Successful e-Learning production requires a combination of skills. A highly technical team of graphic designers, programmers, and audiovisual specialists could create a visually compelling, interactive Web project, but there is more to e-Learning. It also takes the expertise of subject matter experts (SMEs) and instructional designers to deliver on the educational goals inherent in such an endeavor.

Because their strengths are in educational subject matter knowledge and (perhaps) in copywriting, SMEs may not be highly proficient with the technical components required. As a result, WYSIWYG (What You See Is What You Get) HTML authoring tools have become popular. These tools promise that, given the requisite skills to create a PowerPoint presentation, a SME can produce an e-Learning project. This allows SMEs to work without technical resources, and for many organizations eliminates the bottleneck created by a huge base of SMEs and a small technical team.

This is the main reason that HTML-based solutions are so entrenched in the e-Learning community. The biggest question left unanswered by this approach is, “Where is the instructional designer?” Just as the invention of the word processor did not turn every WordPerfect user into a great novelist, skill with PowerPoint and Dreamweaver does not make someone an instructional designer. However, the apparent convenience of PowerPoint and the WYSIWYG HTML editors has encouraged many organizations simply to direct the SMEs to proceed without the technical team and without the instructional designers. This has resulted in a large amount of e-Learning that is not visually compelling, interactive, pedagogically sound or engaging for the learner.

Any solution that is going to raise the quality of e-Learning must also enforce pedagogy — the strategies used to focus instruction and improve learner outcomes — and facilitate good user interface design. It must also include far more energizing content than a long sequence of text slides and bullet points. However, at the same time, the solution must not become a bottleneck to the work of the SMEs or greatly increase the costs or timelines of e-Learning projects. In fact, to be successful, the solution must reduce them.

So, if having SMEs going around the instructional designers and the technical team is one of the drawbacks to HTML-based solutions, what’s the answer?
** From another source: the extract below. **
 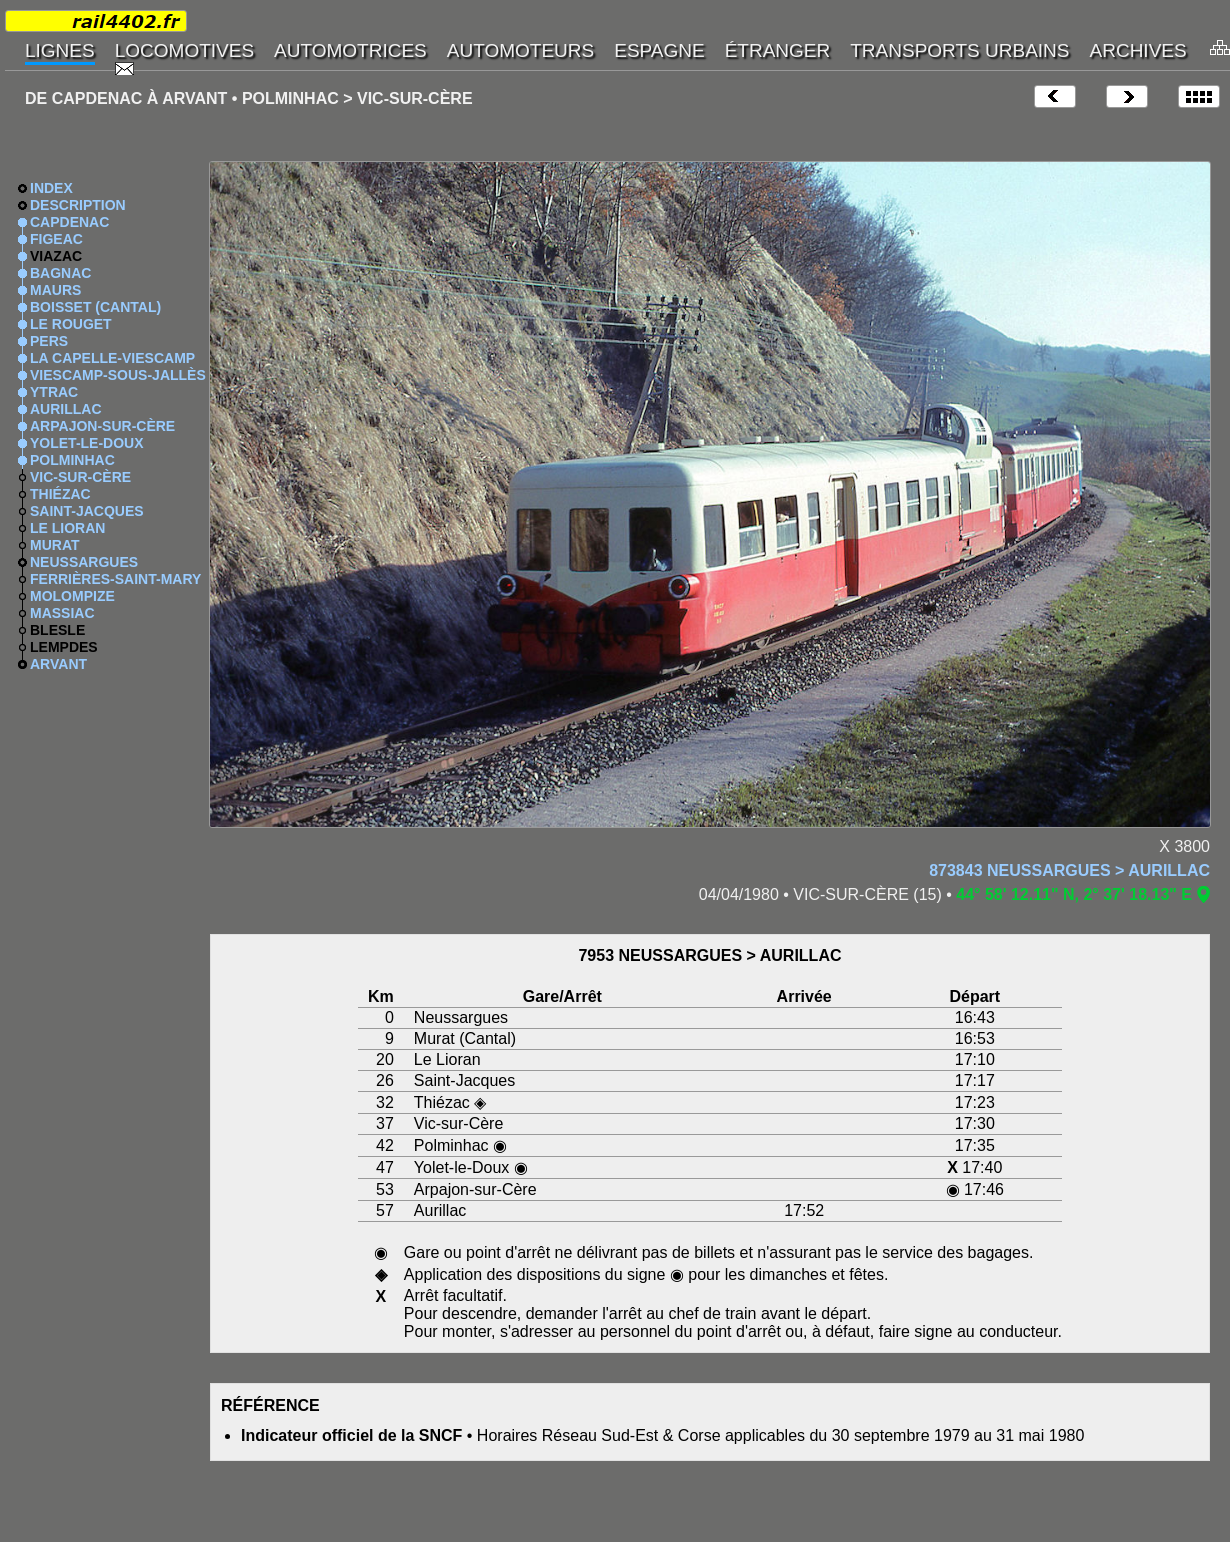 I want to click on MURAT, so click(x=55, y=545).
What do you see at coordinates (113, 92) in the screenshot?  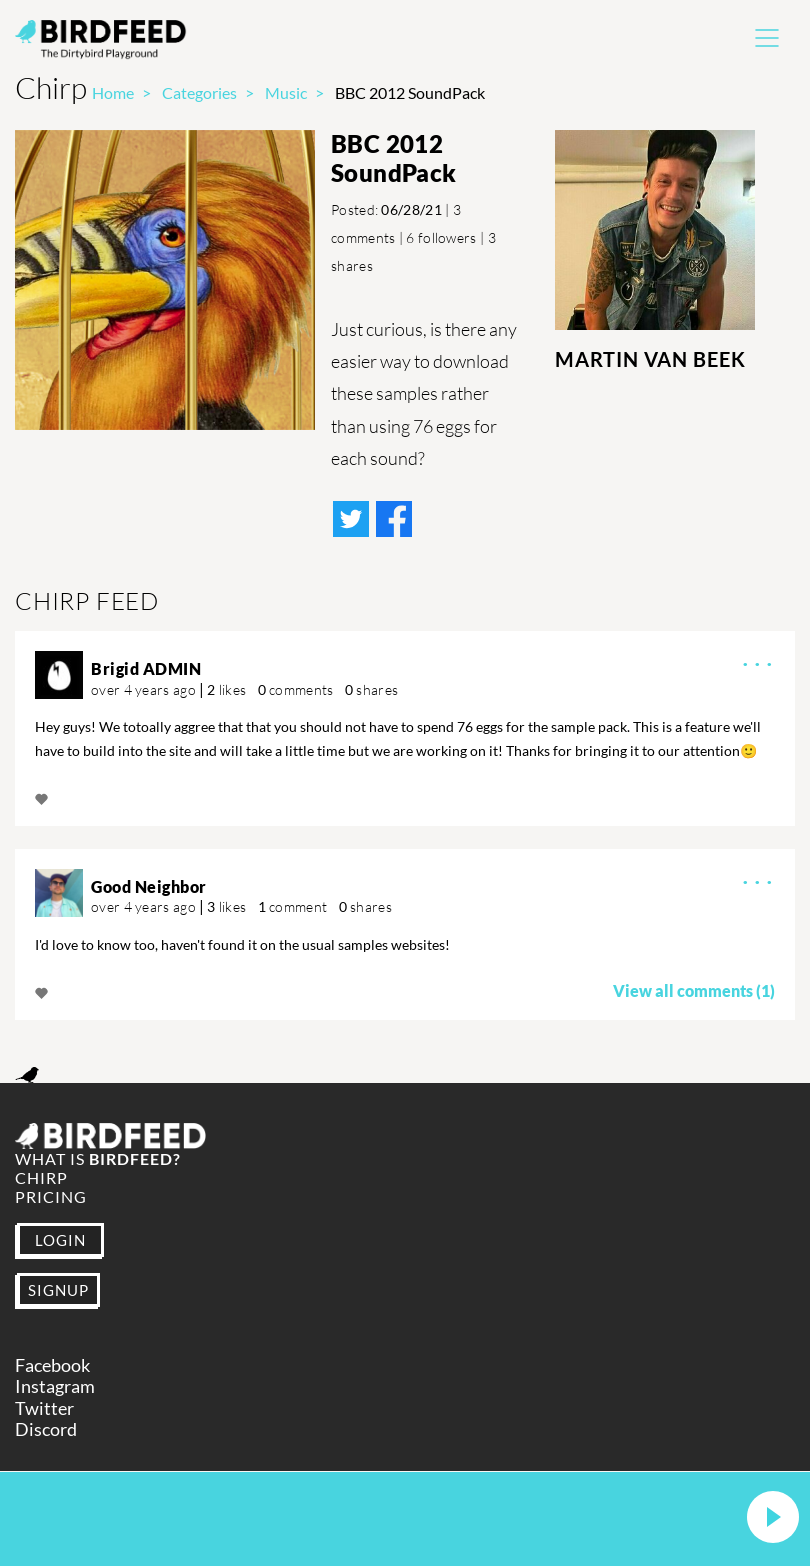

One of the most important contributions that instructional designers make to an e-Learning project is the development of a consistent pedagogy. There are many competing opinions and ideas as to what constitutes good pedagogy. As a result, different organizations will require different pedagogical approaches from their instructional designers.

Some HTML-based tools have tried to incorporate the enforcement of a standard pedagogy. However, the pedagogical requirements of e-Learning projects — whether there will be remediation when a learner responds incorrectly, for example, or the number of quizzes and criterion tests, how to handle simulations and games, and so on — may differ from one organization to another or between instructional designers. As a result, none of the HTML-based tools can deliver a definitive, global, final word on the best  pedagogical design.

Ideally, a tool should make it possible for each organization to determine its own pedagogical design and, at the same time, to apply that design consistently, without fail, across all work done by an organization’s SMEs.